3.8 Application Development Practices in Pouta

In this section, we discuss some of the best practices for developers to follow while creating or deploying their application in Pouta. Pouta clouds like other IaaS clouds offer tons of flexibility compared to traditional computing environments but are also susceptible to the failures which any large computing environment may face. Best practices to build your application on Pouta is all about leveraging flexibilities of IaaS cloud computing, code management, automation, orchestration, wise data management and dealing with underlying cloud environment failures. Some of these practices which could be easily followed by developers considering to build and deploy their application in Pouta cloud environments are illustrated in the figure below.

The practices illustrated in above are only a small set of practices, you could additionally follow a larger set of practices as mentioned by Cloud Native Computing Foundation, various online literature on OpenStack like its technical blogs, user guides, user stories etc.. In real scenarios, some of these practices may not be applicable to your application, but applying practices which are applicable to your application development is the key-takeaway of this section. Now, let's discuss in detail the practices illustrated in above figure with code examples wherever applicable.

Stateless & Disposable Application:

If possible try to develop your application in the form of distributed stateless processes/modules which are responsible for computation. Important data which needs to persist should be stored in separate backing services which are persistent in nature. In Pouta clouds we have this backing service in the form of our Object and Volume storage. Running stateless processes on your VMs for computation and storing important data in the persistent storage can help you to minimize the impact in case your VMs are accidentally terminated or go in an inaccessible state. This also gives you the flexibility for scaling up and down your services at any time as processes don't have a state to convey before scaling, which maximizes the robustness of your application & provides an option for graceful disposability of your application. Disposability of your application should be complemented by a fast bootstrap, which brings added agility to your application development & small startup cycles in case of application failures.

Code Management:

The application being developed by you should be tracked by a version control software of your choice such as GIT, SVN, DCVS, Mercurial etc. This helps you to make a code base which is backed up and which can be used for multiple staging/testing version deployments in your production or test environments. We at CSC use GIT for our code management, you could, for example, have a look at one of our public code repositories to see how we manage our code base.
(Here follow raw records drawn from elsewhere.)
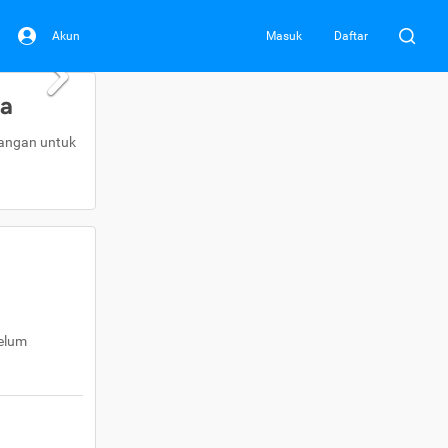
Akun
Masuk
Daftar
da
uangan untuk
belum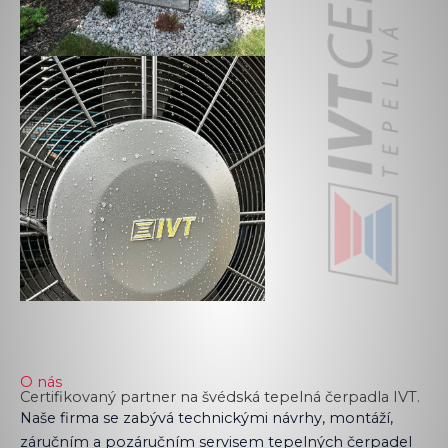
O nás
Certifikovaný partner na švédská tepelná čerpadla IVT.
Naše firma se zabývá technickými návrhy, montáží,
záručním a pozáručním servisem tepelných čerpadel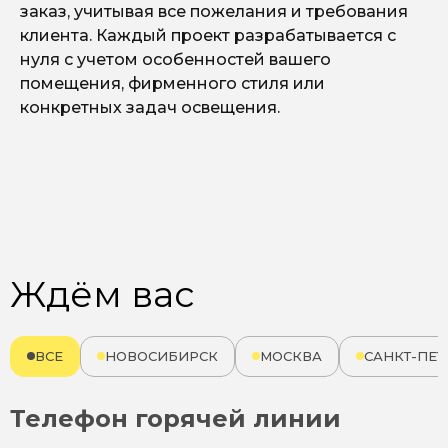
заказ, учитывая все пожелания и требования
клиента. Каждый проект разрабатывается с
нуля с учетом особенностей вашего
помещения, фирменного стиля или
конкретных задач освещения.
Ждём вас
ВСЕ
НОВОСИБИРСК
МОСКВА
САНКТ-ПЕТ
Телефон горячей линии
You should preferably also have automation & orchestration code for your application in the same code repository. For example, If you consider one of our code repository, which deploys an Etherpad application on Pouta has all of its automation, orchestration and application code in the same code repository.

Another flexibility modern code repositories provide is code sharing and reuse. For example, you could fork one publicly available code repositories in GitHub and try to reuse some parts of code which suits your application. If you encounter any issues or happen to enhance the base code you could even contribute back to the community by reporting an issue or generating a pull request to make your changes available for everybody to use. This approach will prevent you from reinventing the wheel, shorten your development cycle and allows you to concentrate on actual service features of your application.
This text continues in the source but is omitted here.